- _Page images and extracted text_
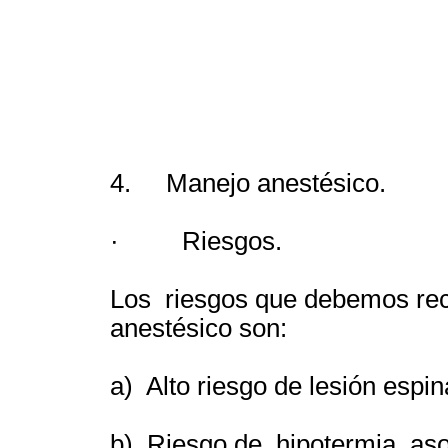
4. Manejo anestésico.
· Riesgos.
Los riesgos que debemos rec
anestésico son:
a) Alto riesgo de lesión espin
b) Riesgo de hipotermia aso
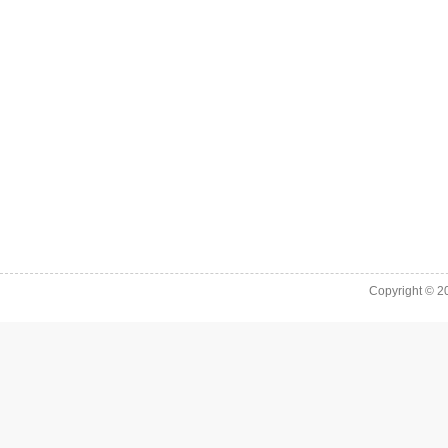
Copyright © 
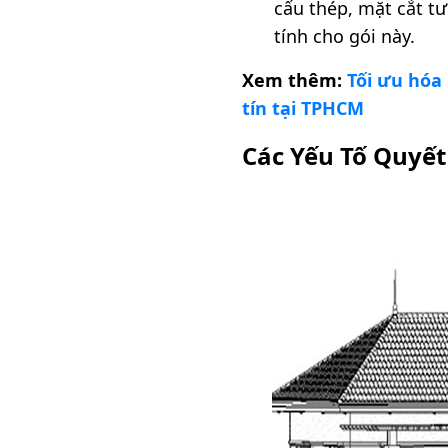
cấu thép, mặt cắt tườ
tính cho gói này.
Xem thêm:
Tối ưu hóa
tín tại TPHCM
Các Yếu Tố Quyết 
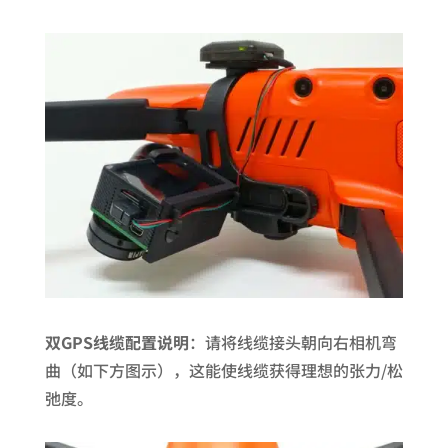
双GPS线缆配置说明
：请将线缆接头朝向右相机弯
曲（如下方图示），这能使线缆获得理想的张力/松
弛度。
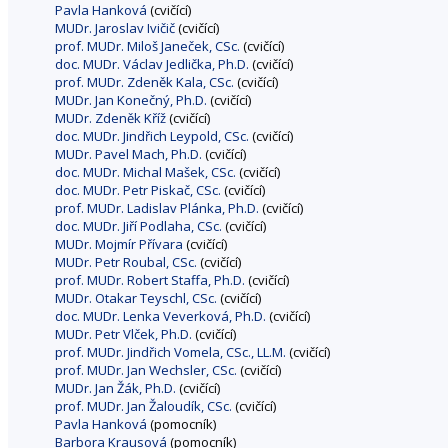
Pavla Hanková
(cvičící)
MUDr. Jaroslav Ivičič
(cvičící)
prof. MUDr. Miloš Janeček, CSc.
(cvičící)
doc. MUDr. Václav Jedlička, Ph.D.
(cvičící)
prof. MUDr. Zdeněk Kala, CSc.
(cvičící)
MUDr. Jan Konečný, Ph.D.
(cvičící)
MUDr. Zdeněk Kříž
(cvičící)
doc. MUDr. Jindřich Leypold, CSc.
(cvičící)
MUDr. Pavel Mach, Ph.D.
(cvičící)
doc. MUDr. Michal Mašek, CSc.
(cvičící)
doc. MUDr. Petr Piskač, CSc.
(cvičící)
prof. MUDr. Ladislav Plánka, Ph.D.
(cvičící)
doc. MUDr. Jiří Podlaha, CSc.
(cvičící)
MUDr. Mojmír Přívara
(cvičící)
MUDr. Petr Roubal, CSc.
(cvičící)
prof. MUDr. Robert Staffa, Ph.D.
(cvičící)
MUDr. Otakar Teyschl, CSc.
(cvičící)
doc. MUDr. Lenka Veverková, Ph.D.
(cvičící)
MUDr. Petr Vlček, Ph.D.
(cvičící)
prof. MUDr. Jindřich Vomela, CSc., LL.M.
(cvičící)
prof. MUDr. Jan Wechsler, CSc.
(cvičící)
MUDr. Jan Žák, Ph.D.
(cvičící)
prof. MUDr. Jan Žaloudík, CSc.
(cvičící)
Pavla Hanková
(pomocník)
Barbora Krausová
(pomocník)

---

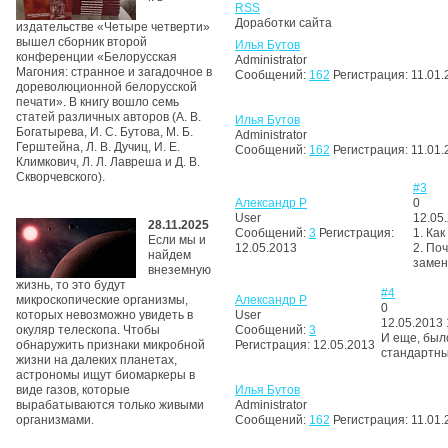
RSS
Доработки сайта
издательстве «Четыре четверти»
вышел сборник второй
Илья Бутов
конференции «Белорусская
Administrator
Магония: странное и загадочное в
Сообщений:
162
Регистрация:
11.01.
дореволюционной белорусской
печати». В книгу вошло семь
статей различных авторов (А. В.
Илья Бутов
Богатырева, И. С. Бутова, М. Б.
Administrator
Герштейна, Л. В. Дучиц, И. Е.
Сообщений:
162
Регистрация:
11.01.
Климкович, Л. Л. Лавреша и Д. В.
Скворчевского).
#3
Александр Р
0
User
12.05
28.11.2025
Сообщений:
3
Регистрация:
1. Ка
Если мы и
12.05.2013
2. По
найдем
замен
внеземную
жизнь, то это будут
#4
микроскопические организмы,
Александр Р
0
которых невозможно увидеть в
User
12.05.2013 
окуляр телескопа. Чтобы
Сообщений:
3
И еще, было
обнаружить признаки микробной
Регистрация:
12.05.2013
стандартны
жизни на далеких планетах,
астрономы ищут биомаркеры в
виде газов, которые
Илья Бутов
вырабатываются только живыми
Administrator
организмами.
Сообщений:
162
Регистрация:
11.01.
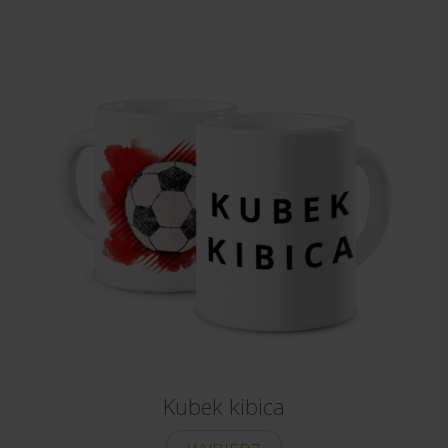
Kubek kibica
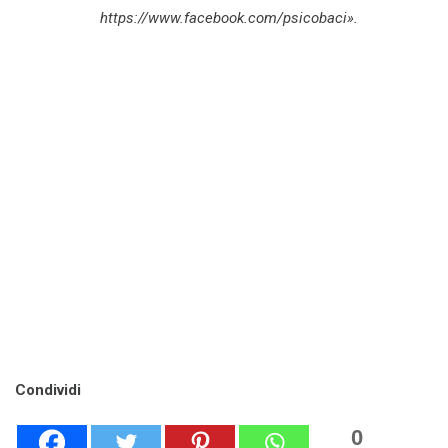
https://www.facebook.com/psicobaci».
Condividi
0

- _WHAT NEEDS TO BE DONE_
Filter the records above down to the lines that hold the string "anestésico".

- _WRITTEN REPLY_
4. Manejo anestésico.
anestésico son:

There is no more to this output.